From the tractor
by Agriculture Commissioner Steve Troxler
The 2011 legislative session is now under way in Raleigh, with legislators having returned in late January. We know it is going to be a challenging session because of the budget. I wish the news was better, but lawmakers have tough decisions ahead of them.
It is not going to be easy to cut $3.5 billion from the state budget. There has already been a lot of talk debating the size and scope of government, and there will be plenty more to follow. I plan to work closely with the legislature and the governor to make sure they fully understand the work and services of the department.
As many of our longtime readers know, I am a strong advocate for the department and the services we provide. I was elected to represent the needs of the farming community in the state and to oversee the regulatory duties of our department.
I want to make sure everyone understands that when I talk about protecting our budget, I am also talking about protecting you the consumer, you the farmer and you the agribusiness owner.
I can give you a couple of specific examples of this. In 2010, inspectors with our Meat and Poultry Inspection Division oversaw inspection of 360 million pounds of meat and poultry products. Of that, a total of 23 tons of product were condemned as unsafe and removed from the marketplace. Those same inspectors also conducted 500 investigations into illegal slaughter and processing operations and detained more than a ton of misbranded or adulterated meat products.
Food safety is one of the top priorities of the department and as a parent and grandparent, I am happy that we have folks focused on ensuring safe food products, whether they are our Meat and Poultry inspectors, our Food and Drug inspectors or our Veterinary staff.
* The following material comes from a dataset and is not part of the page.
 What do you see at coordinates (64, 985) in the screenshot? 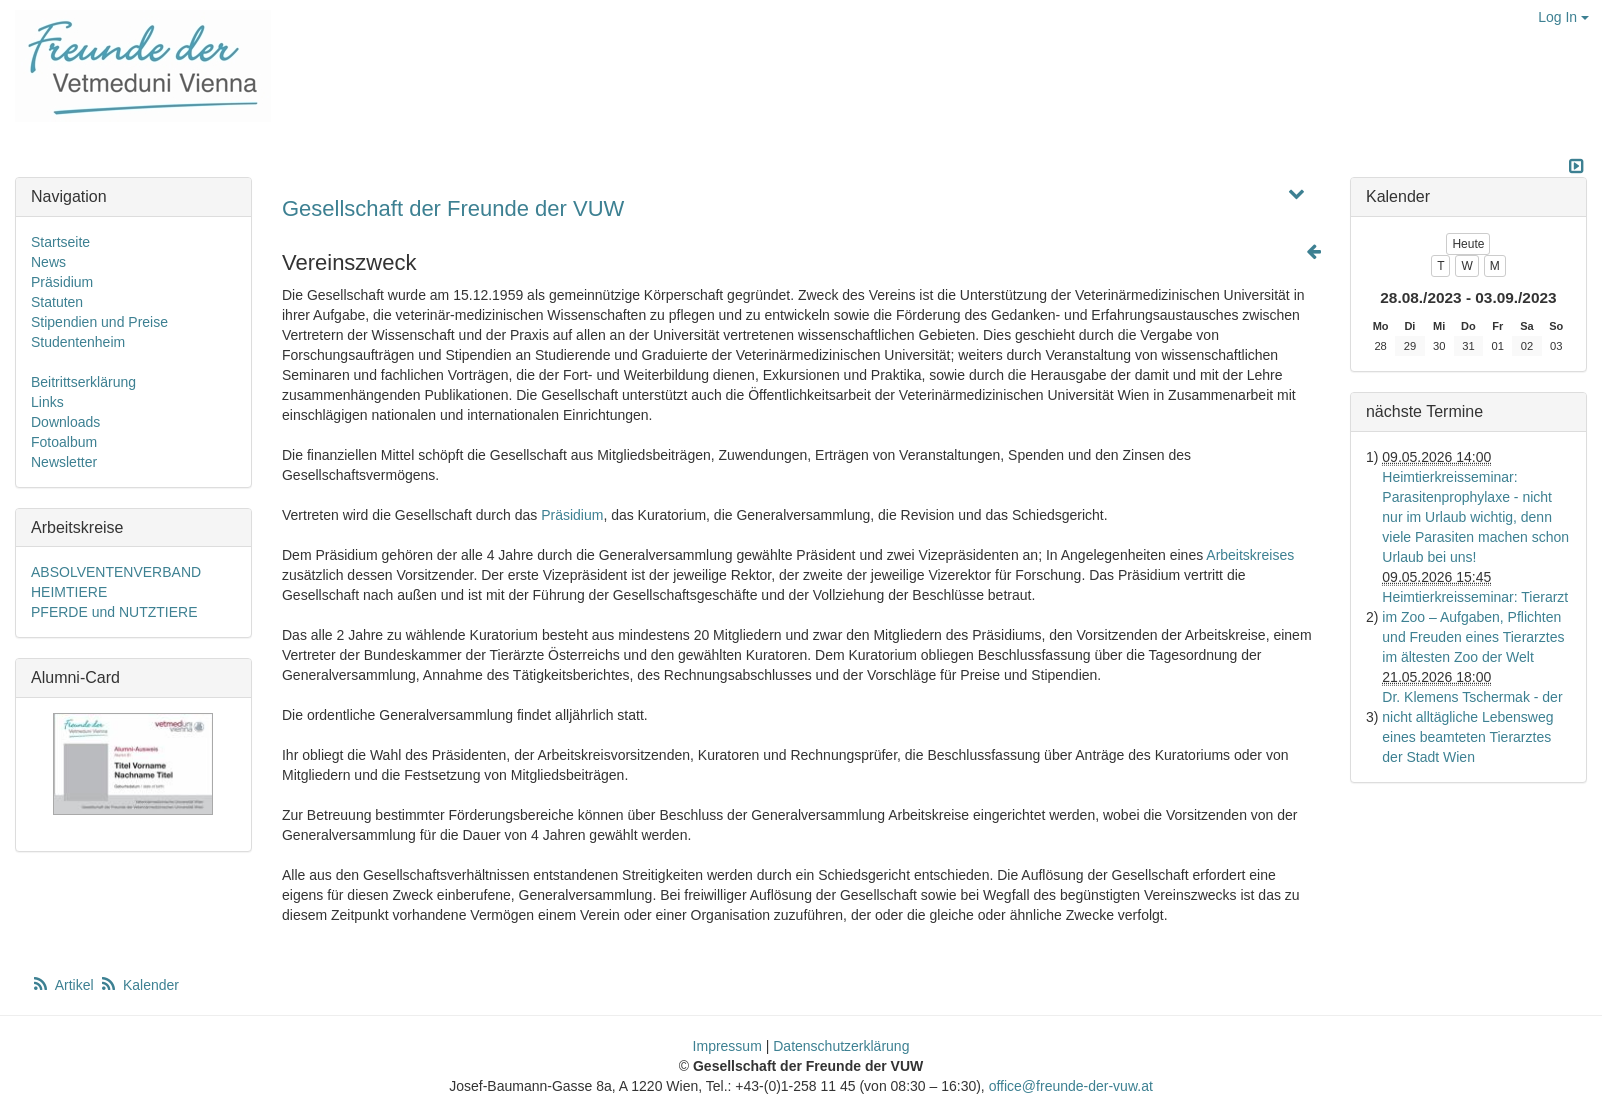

Each one of these divisions has a specific role to play in food safety in this state from the farm, to the processing facility and to the store shelf.
Other areas where we are working on your behalf are at gas pumps and grocery stores. Our Standards Division examines around 120,000 fuel dispensers statewide. In 2010, we required corrective action on more than 9,000 dispensers. In addition, we issued more than $74,000 in penalties for excessive price scanner errors at grocery stores and other retailers.
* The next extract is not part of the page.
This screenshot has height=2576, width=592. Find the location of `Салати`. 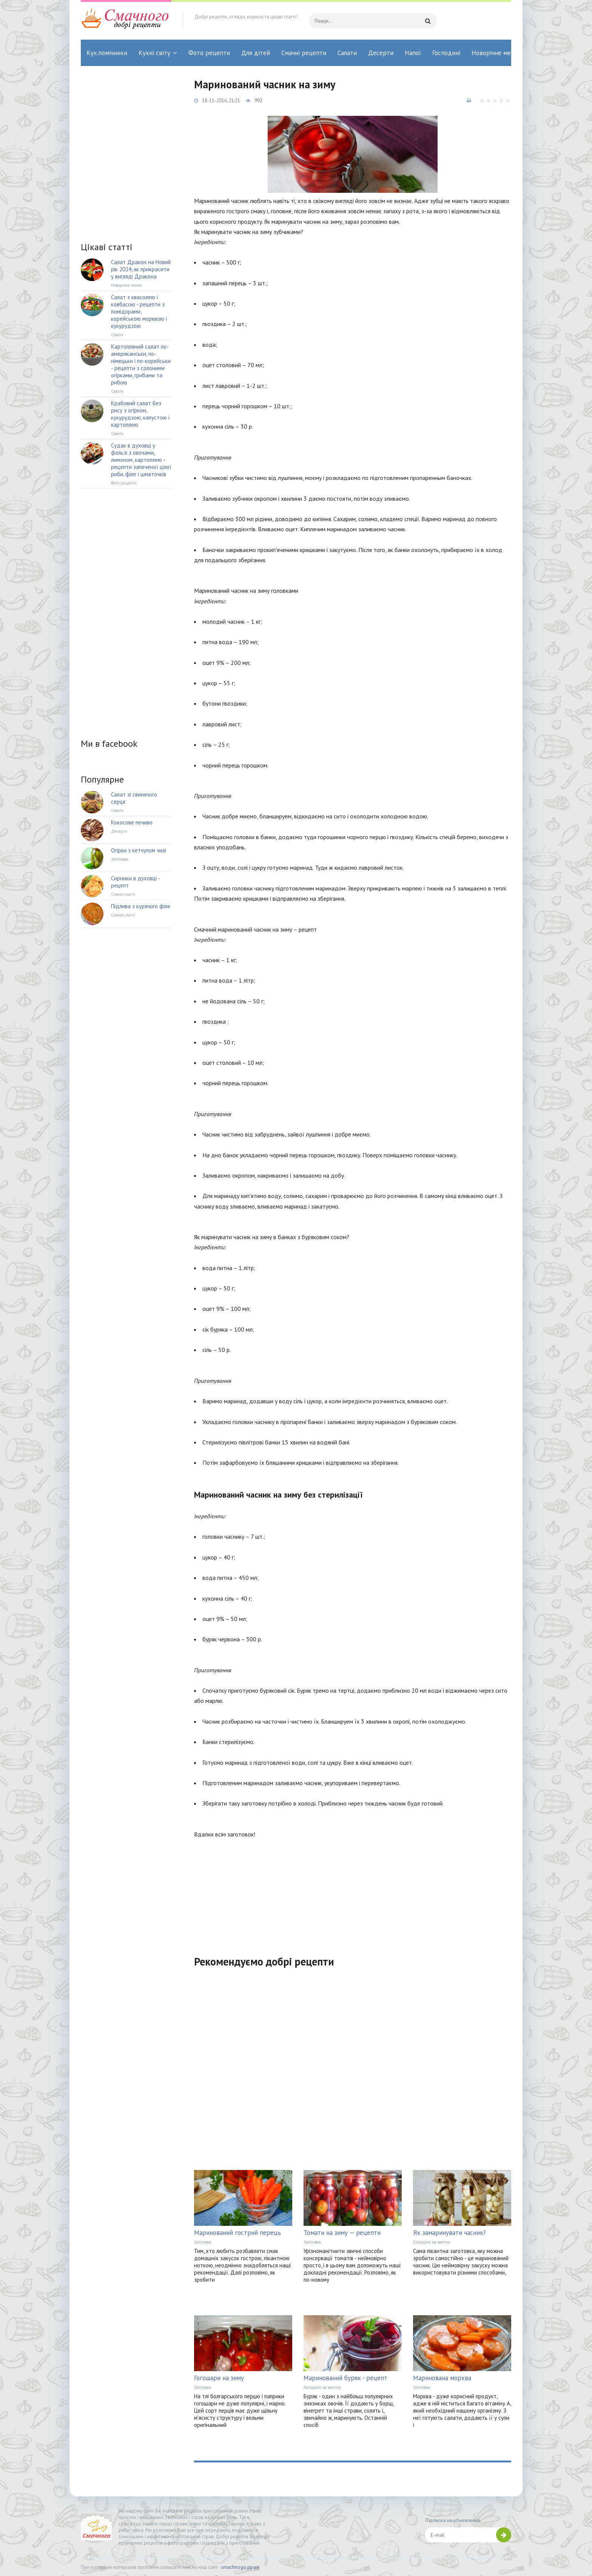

The work of these inspec-tors helped ensure the accur-acy of price scanners and gas pumps for consumers. And trust me, people want to be sure they are getting what they pay for.
We are working to protect our environment through the soil testing work of our Agronomic Division. This saves farmers and homeowners money and helps ensure only the right amounts of nutrients are being added to the soil. Our soil lab analyzes more than 300,000 samples annually.
Overall the department's budget is less than three-tenths of one percent of the total state budget, and the services we provide cost North Carolinians less than 2 cents a day. I think that is a bargain when I think about all the ways our services impact people's lives.
Since 2000, we have cut 180 positions, a reduction of more than 10 percent. Another 47 positions are now paid for with receipts instead of tax dollars. This at the same time the overall state budget grew by 45 percent.
I believe the services we provide are critical to the wellbeing of our residents, our farm economy and even our state's economy.
Agriculture remains the leading industry in the state, generating $74 billion for the economy and employing 700,000 people.
Ensuring food safety is critical for public health, but it also critical to the health of the ag economy. We have seen countless examples in the past few years where a food recall has been devastating for all farmers producing that same food product, whether there was a direct link to the recalled product or not.
I believe we need to in-vest in agriculture through marketing and promotions so it remains an economic engine for the state.
I hope as you read this and think about the way the N.C. Department of Agriculture and Consumer Services impacts your lives, you will agree with me that these are programs and services worth supporting.
I plan to make my case to legislators, but I know I will not be alone.